Les États-Unis exigent que le régime cubain ouvre l'économie, libère les prisonniers politiques et cesse de les blâmer pour son échec

L'ambassadeur Waltz exige du régime cubain qu'il ouvre l'économie, libère les prisonniers politiques et cesse de blâmer les États-Unis pour la crise engendrée par ses propres politiques.



Mike Waltz, ambassadeur des États-Unis auprès de l'ONU.Photo © Captura de Video/X/ Ambassadeur Mike Waltz.

L'ambassadeur des États-Unis auprès des Nations Unies, Mike Waltz, a exigé ce jeudi du régime cubain quatre réformes immédiates dans un message percutant publié sur son compte X : ouvrir l'économie, libérer les prisonniers politiques, cesser de traiter les citoyens comme une menace et arrêter de blâmer Washington pour la misère générée par les propres politiques de La Havane.

«Le régime cubain doit entreprendre des réformes économiques et politiques immédiates. Nous demandons des choses très simples : ouvrir l'économie, libérer les prisonniers politiques, ne plus considérer les citoyens privés comme une menace et cesser de blâmer les États-Unis pour la misère engendrée par La Havane et ses politiques échouées», a déclaré Waltz dans la vidéo diffusée depuis son compte officiel.

Les déclarations interviennent un jour avant l'échéance fixée par Washington —ce vendredi 5 juin— pour que les entreprises et institutions financières étrangères mettent fin à leurs liens avec GAESA, le conglomérat militaire-économique qui contrôle entre 40 % et 70 % de l'économie formelle cubaine, sous menace de sanctions secondaires.

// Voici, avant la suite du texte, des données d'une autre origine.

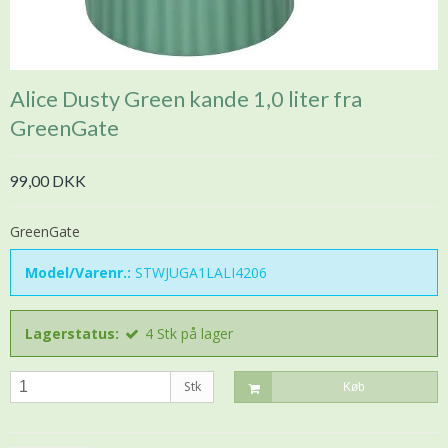
Alice Dusty Green kande 1,0 liter fra
GreenGate
99,00 DKK
GreenGate
Model/Varenr.:
STWJUGA1LALI4206
Lagerstatus:
4
Stk
på lager
Stk
Køb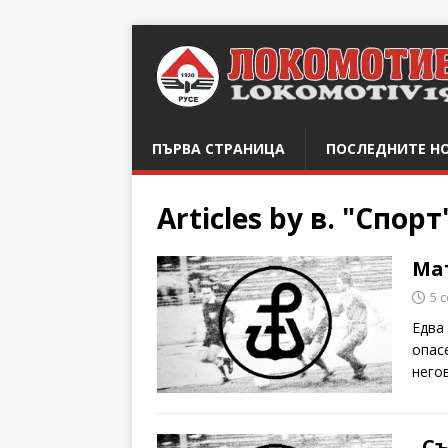
ПЪРВА СТРАНИЦА
ПОСЛЕДНИТЕ Н
Articles by
в. "Спорт
Мат
5 
Едва
опас
него
„С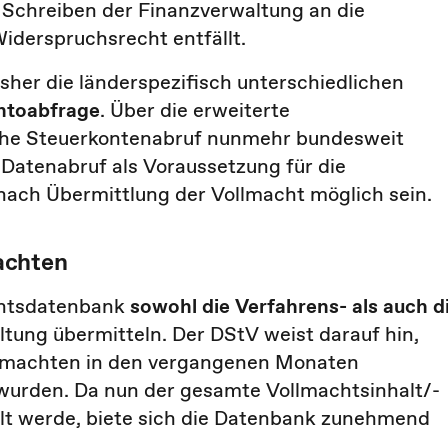
s Schreiben der Finanzverwaltung an die
iderspruchsrecht entfällt.
isher die länderspezifisch unterschiedlichen
ntoabfrage
. Über die erweiterte
che Steuerkontenabruf nunmehr bundesweit
m Datenabruf als Voraussetzung für die
 nach Übermittlung der Vollmacht möglich sein.
achten
chtsdatenbank
sowohl die Verfahrens- als auch d
tung übermitteln. Der DStV weist darauf hin,
ollmachten in den vergangenen Monaten
 wurden. Da nun der gesamte Vollmachtsinhalt/-
lt werde, biete sich die Datenbank zunehmend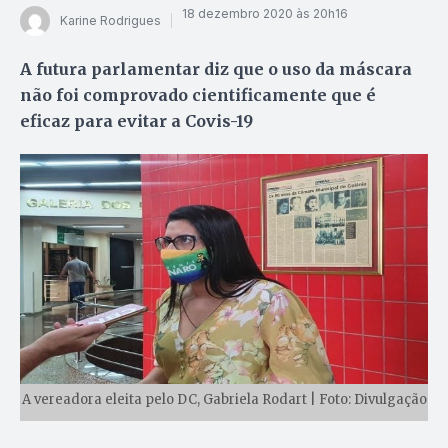
18 dezembro 2020 às 20h16
Karine Rodrigues
A futura parlamentar diz que o uso da máscara
não foi comprovado cientificamente que é
eficaz para evitar a Covis-19
A vereadora eleita pelo DC, Gabriela Rodart | Foto: Divulgação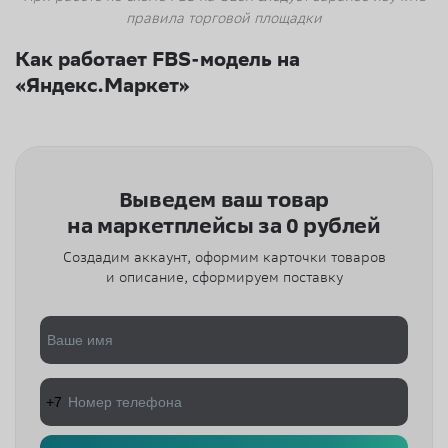
правила торговой площадки
Как работает FBS-модель на
«Яндекс.Маркет»
Выведем ваш товар
на маркетплейсы за 0 рублей
Создадим аккаунт, оформим карточки товаров
и описание, сформируем поставку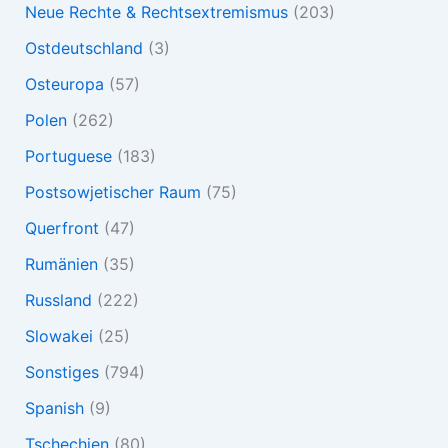
Neue Rechte & Rechtsextremismus
(203)
Ostdeutschland
(3)
Osteuropa
(57)
Polen
(262)
Portuguese
(183)
Postsowjetischer Raum
(75)
Querfront
(47)
Rumänien
(35)
Russland
(222)
Slowakei
(25)
Sonstiges
(794)
Spanish
(9)
Tschechien
(80)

Le délai découle de l'Ordre Exécutif 14404, signé par le président Trump le 1er mai 2026, qui a désigné GAESA comme cible de sanctions. Plusieurs compagnies étrangères ont déjà quitté Cuba sous la pression, y compris des compagnies aériennes, des armateurs et des chaînes hôtelières espagnoles.

Le message de Waltz s'inscrit dans une stratégie de pression maximale que l'administration Trump a maintenue tout au long de 2026, avec plus de 240 sanctions imposées contre Cuba depuis janvier. Le Secrétaire d'État Marco Rubio a de nouveau critiqué GAESA devant le Sénat mardi dernier, tandis que la Banque centrale de Cuba annonçait ce même jour la suspension des opérations avec les cartes Visa et Mastercard, conséquence directe de la rupture des relations bancaires avec Fincimex, bras financier de GAESA.

Rubio a été la voix la plus active de cette politique. En mai, il a déclaré que Cuba a besoin de « réformes systémiques et sérieuses » et qu'il ne voit pas comment les réformer avec les dirigeants actuels au pouvoir. L'administration Trump a exprimé sa frustration face au manque de changements concrets de la part du régime.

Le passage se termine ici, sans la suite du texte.